Mercury frontend engineer interview: what they actually care about (not just react trivia)

staff_steph · 5 replies

wrapped up mercury's frontend engineering loop two weeks ago. senior-level, remote-first role. sharing because most interview prep advice for frontend roles is way too generic.

the recruiter was upfront: mercury is a fintech product with very high standards for UI quality and correctness. if something breaks in a dashboard, it could mean a real customer sees wrong financial data. that framing stuck with me through the whole loop.

technical screen (60 min): started with a vanilla JS question, no framework. they wanted to see how i think about the DOM and event propagation without relying on React abstractions. not a gotcha, but if you've been in React land for years and haven't thought about fundamentals, brush up. then we built a small component together: a data table with sorting and pagination. more about communication and design choices than raw speed.

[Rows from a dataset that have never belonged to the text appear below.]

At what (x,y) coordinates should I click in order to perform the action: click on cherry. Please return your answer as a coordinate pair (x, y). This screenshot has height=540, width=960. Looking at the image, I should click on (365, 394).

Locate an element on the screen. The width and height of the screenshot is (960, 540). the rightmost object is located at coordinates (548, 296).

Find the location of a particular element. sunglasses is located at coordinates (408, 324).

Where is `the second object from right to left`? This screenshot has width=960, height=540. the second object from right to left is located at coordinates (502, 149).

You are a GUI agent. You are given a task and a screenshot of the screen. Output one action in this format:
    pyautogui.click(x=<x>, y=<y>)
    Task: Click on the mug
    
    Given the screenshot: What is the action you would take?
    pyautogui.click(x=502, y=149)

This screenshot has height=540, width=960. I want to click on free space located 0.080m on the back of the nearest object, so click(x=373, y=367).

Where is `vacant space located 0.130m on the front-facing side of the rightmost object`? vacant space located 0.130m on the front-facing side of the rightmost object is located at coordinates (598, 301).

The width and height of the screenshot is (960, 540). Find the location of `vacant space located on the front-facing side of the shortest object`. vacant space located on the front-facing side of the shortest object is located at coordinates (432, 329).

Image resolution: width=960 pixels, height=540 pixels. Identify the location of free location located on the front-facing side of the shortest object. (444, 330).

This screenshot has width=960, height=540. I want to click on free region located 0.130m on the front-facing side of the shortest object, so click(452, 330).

onsite (virtual, 4 rounds):

performance and architecture round. we talked about rendering strategies, how to handle large datasets in the browser without killing performance. virtualization, debouncing, memoization tradeoffs. i got the sense they deal with real table-heavy UIs given the dashboard nature of their product.

state management deep dive. they weren't dogmatic about redux vs. zustand vs. context. they wanted to hear my mental model for when local state is enough and when you lift it. i talked through a real example from a previous job where we over-engineered state early and paid for it.

access and reliability round. surprised me. a whole round on accessibility (aria attributes, keyboard navigation, screen reader testing) and also on how you build UIs that degrade gracefully when an API is slow or returns an error. fintech context makes that matter more than at most product companies.

behavioral. standard but specific. "tell me about a time you caught a frontend bug that had downstream financial impact" is a real question they asked.

the offer i got: around 210-230k TC for a senior role, remote. that's in line with what i've seen for similar stage companies. not FAANG but not bad.

overall mercury feels like a place that actually thinks about craft. it wasn't a leet-code gauntlet.

5 replies

sdr_sky

the accessibility round is a tell. companies that actually care about a11y tend to have better codebases overall. how deep did they go? just the basics or WCAG deep-dive?

frontend_fran

not a WCAG chapter-and-verse quiz. more practical: screen reader behavior, focus management in modal flows, what aria-live does. i'd say intermediate depth. if you've shipped accessible components before you're fine. if you've never thought about it that's a problem.

content_cole

genuine question: does mercury actually use the fintech gravity to justify lower comp than a FAANG offer, or is the delta not that big at senior level?

staff_steph

the vanilla JS question is interesting. i've started asking that in my own panels for senior candidates. so many people can't explain why event.stopPropagation and event.preventDefault are different things. not a problem until it is.

quietquit_quincy

dashboard products at fintechs are usually tables all the way down. makes sense they'd care about table perf. good to know they at least have a coherent reason for the interview design.